Kullanmadığımız gaza 3 milyar dolar ödediğimiz anlaşmada Botaş tuzağa düşmedi!
Abone olTurgut Özal'ın başbakanlığı döneminde, 25 yıl önce SSCB ile imzalanan ilk gaz anlaşmasıyla ilgili uzatma ya da vazgeçme kararı için süre dolmak üzereyken, Türkiye Rusya'dan "nihai kararını belirlemek için" ek süre aldı.

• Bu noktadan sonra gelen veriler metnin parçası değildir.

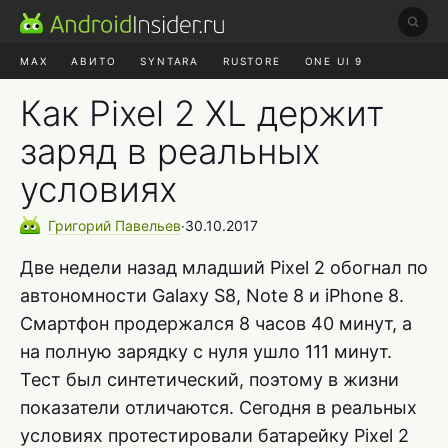
MAX
АВИТО
SYNTARA
RUSTORE
ONE UI 9
НАУШНИКИ
HYPEROS 4
Как Pixel 2 XL держит
заряд в реальных
условиях
Григорий
Павельев
∙
30.10.2017
Две недели назад младший Pixel 2 обогнал по
автономности Galaxy S8, Note 8 и iPhone 8.
Смартфон продержался 8 часов 40 минут, а
на полную зарядку с нуля ушло 111 минут.
Тест был синтетический, поэтому в жизни
показатели отличаются. Сегодня в реальных
условиях протестировали батарейку Pixel 2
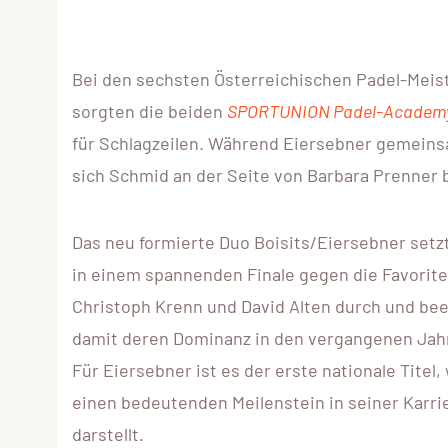
Bei den sechsten Österreichischen Padel-Meis
sorgten die beiden
SPORTUNION Padel-Academy
für Schlagzeilen. Während Eiersebner gemeinsa
sich Schmid an der Seite von Barbara Prenner b
Das neu formierte Duo Boisits/Eiersebner setz
in einem spannenden Finale gegen die Favorit
Christoph Krenn und David Alten durch und be
damit deren Dominanz in den vergangenen Jah
Für Eiersebner ist es der erste nationale Titel,
einen bedeutenden Meilenstein in seiner Karri
darstellt.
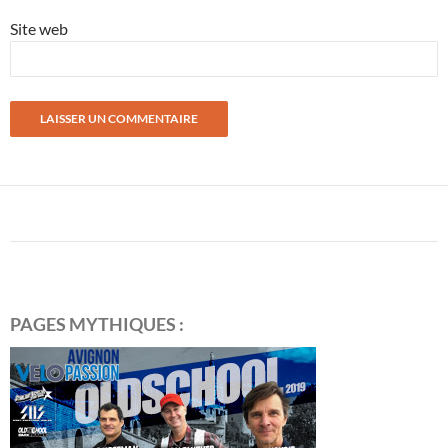
Site web
PAGES MYTHIQUES :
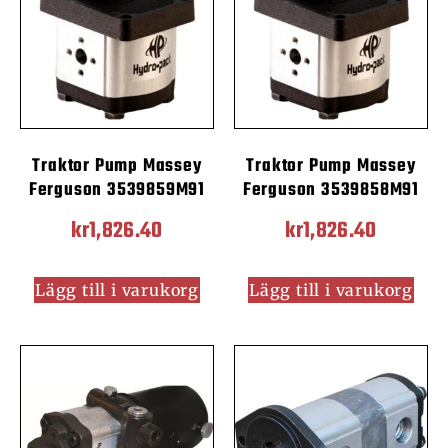
Traktor Pump Massey
Traktor Pump Massey
Ferguson 3539859M91
Ferguson 3539858M91
kr
1,826.40
kr
1,826.40
Lägg till i varukorg
Lägg till i varukorg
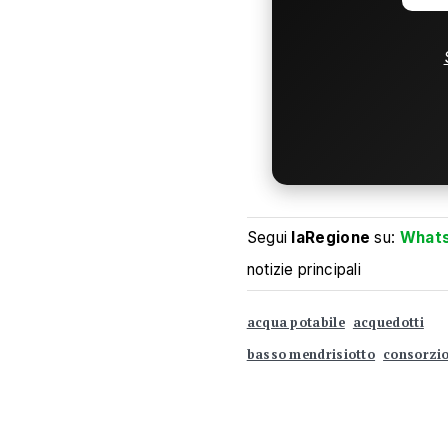
Segui
laRegione
su:
What
notizie principali
acqua potabile
acquedotti
basso mendrisiotto
consorzi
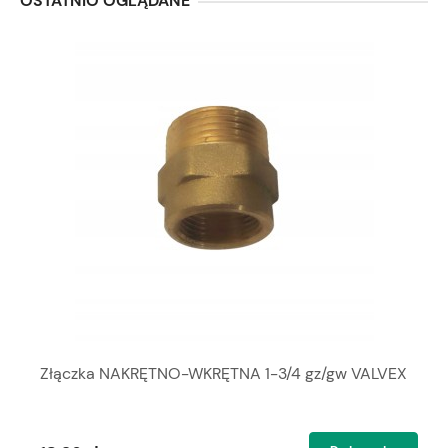
OSTATNIO OGLĄDANE
Złączka NAKRĘTNO-WKRĘTNA 1-3/4 gz/gw VALVEX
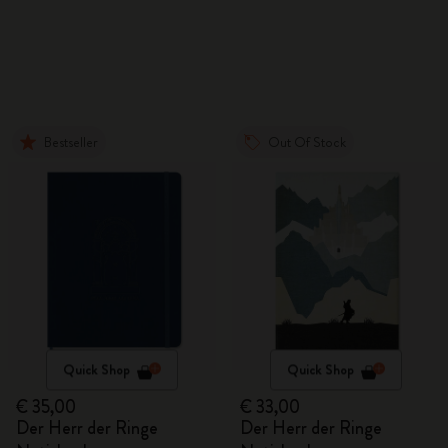
Bestseller
Out Of Stock
Quick Shop
Quick Shop
€ 35,00
€ 33,00
Der Herr der Ringe
Der Herr der Ringe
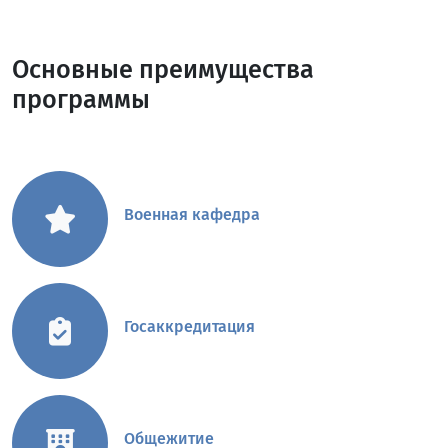
Основные преимущества
программы
Военная кафедра
Госаккредитация
Общежитие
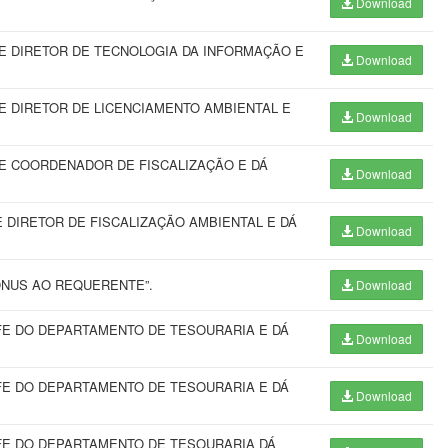
Download
 DIRETOR DE TECNOLOGIA DA INFORMAÇÃO E
Download
 DIRETOR DE LICENCIAMENTO AMBIENTAL E
Download
E COORDENADOR DE FISCALIZAÇÃO E DÁ
Download
DIRETOR DE FISCALIZAÇÃO AMBIENTAL E DÁ
Download
ÔNUS AO REQUERENTE”.
Download
E DO DEPARTAMENTO DE TESOURARIA E DÁ
Download
E DO DEPARTAMENTO DE TESOURARIA E DÁ
Download
FE DO DEPARTAMENTO DE TESOURARIA DÁ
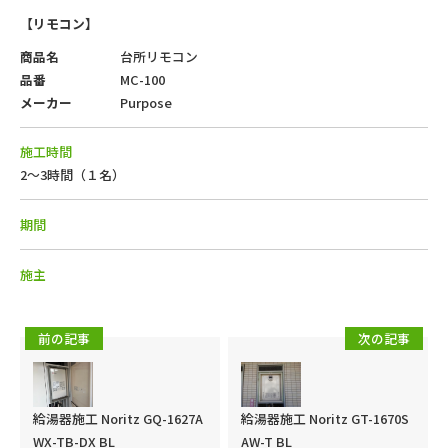
【リモコン】
商品名
台所リモコン
品番
MC-100
メーカー
Purpose
施工時間
2～3時間（１名）
期間
施主
前の記事
次の記事
給湯器施工 Noritz GQ-1627A
給湯器施工 Noritz GT-1670S
WX-TB-DX BL
AW-T BL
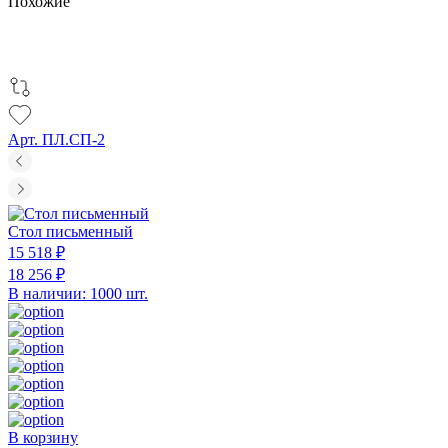
Похожие
Арт. ПЛ.СП-2
Стол письменный
15 518 ₽
18 256 ₽
В наличии: 1000 шт.
В корзину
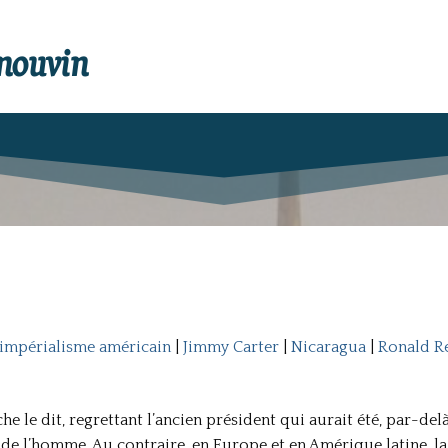
enouvin
impérialisme américain
|
Jimmy Carter
|
Nicaragua
|
Ronald R
e le dit, regrettant l’ancien président qui aurait été, par-delà
 de l’homme. Au contraire, en Europe et en Amérique latine, l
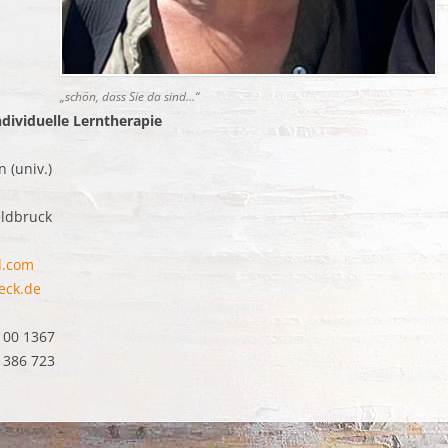
„schön, dass Sie da sind…“
individuelle Lerntherapie
n (univ.)
eldbruck
d.com
eck.de
2 00 1367
) 386 723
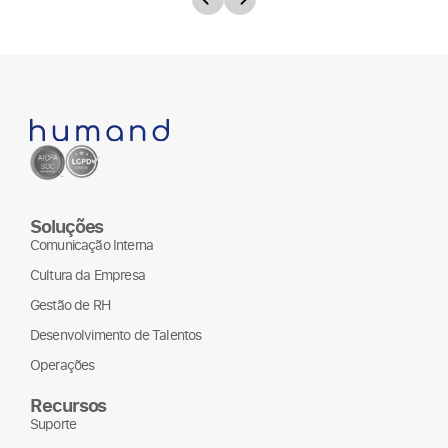
Soluções
Comunicação Interna
Cultura da Empresa
Gestão de RH
Desenvolvimento de Talentos
Operações
Recursos
Suporte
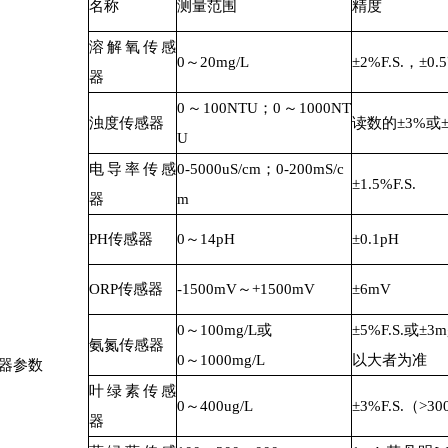
名称
测量范围
精度
溶解氧传感
0～20mg/L
±2%F.S.，±0.
器
0～100NTU；0～1000NT
浊度传感器
读数的±3%或±
U
电导率传感
0-5000uS/cm；0-200mS/c
±1.5%F.S.
器
m
PH传感器
0～14pH
±0.1pH
ORP传感器
-1500mV～+1500mV
±6mV
0～100mg/L或
±5%F.S.或±3m
氨氮传感器
0～1000mg/L
以大者为准
器参数
叶绿素传感
0～400ug/L
±3%F.S.（>30
器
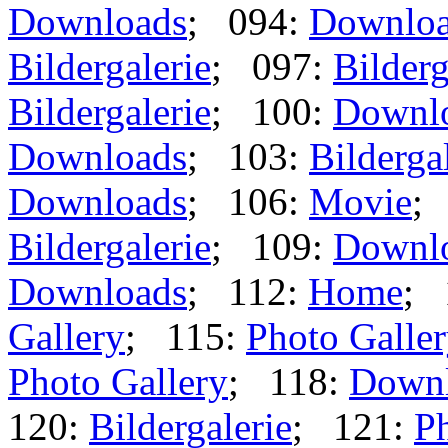
Downloads
; 094:
Downlo
Bildergalerie
; 097:
Bilderg
Bildergalerie
; 100:
Downl
Downloads
; 103:
Bilderga
Downloads
; 106:
Movie
;
Bildergalerie
; 109:
Downl
Downloads
; 112:
Home
; 
Gallery
; 115:
Photo Galle
Photo Gallery
; 118:
Down
120:
Bildergalerie
; 121:
Ph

Böylece Bulgaristan üzerinden gelen "Batı hattı" gazı için pazarlıklara devam kararı çıktı. Mavı Akım gaz anlaşması ise sorunsuz sürüyor. Dün akşam Türkiye'de pek çok medya organında, "Anlaşmanın süresi bitiyor, Türkiye uzatmıyor" haberleri çıkarken, Reuters geç saatte "flaş haberi" geçti:
Bu habere göre, Türkiye, Rusya'dan doğalgaz aldığı Batı hattı kontratı için Rusya'dan 60 günlük ek süre aldı. Enerji yetkilileri, Rusya ile Batı hattı kontratının süresinin 60 gün uzatıldığını ve karar için iki ay ek süre alındığını kaydetti.
BİLDİRİMDE BULUNULMASAYDI 5 YIL DAHA UZAYACAKTI
Turkrus.com'un haberine göre Türkiye'nin yıllık 6 milyar metreküp doğalgaz aldığı Batı hattında anlaşmanın ihbar süresi dün sona erdi. Türkiye'nin anlaşmanın uzatılmayacağına yönelik bildirimde bulunmaması durumunda, anlaşma otomatik olarak 5 yıl uzayacaktı.
BOTAŞ, ANLAŞMAYI YENİLEMEDİ
Zaman'ın haberine göre, Boru Hatları ile Petrol Taşıma AŞ (BOTAŞ), Rusya ile 1986'da yapılan ve süresi 31 Aralık'ta sona erecek anlaşmanın akıbeti konusunda kararını verdi. Arz güvenliğini ileri sürerek anlaşmanın aynı şartlarda 5 yıl daha yürürlükte kalmasını isteyen kamu şirketi, son gün aldığı kararla anlaşmayı yenilemedi.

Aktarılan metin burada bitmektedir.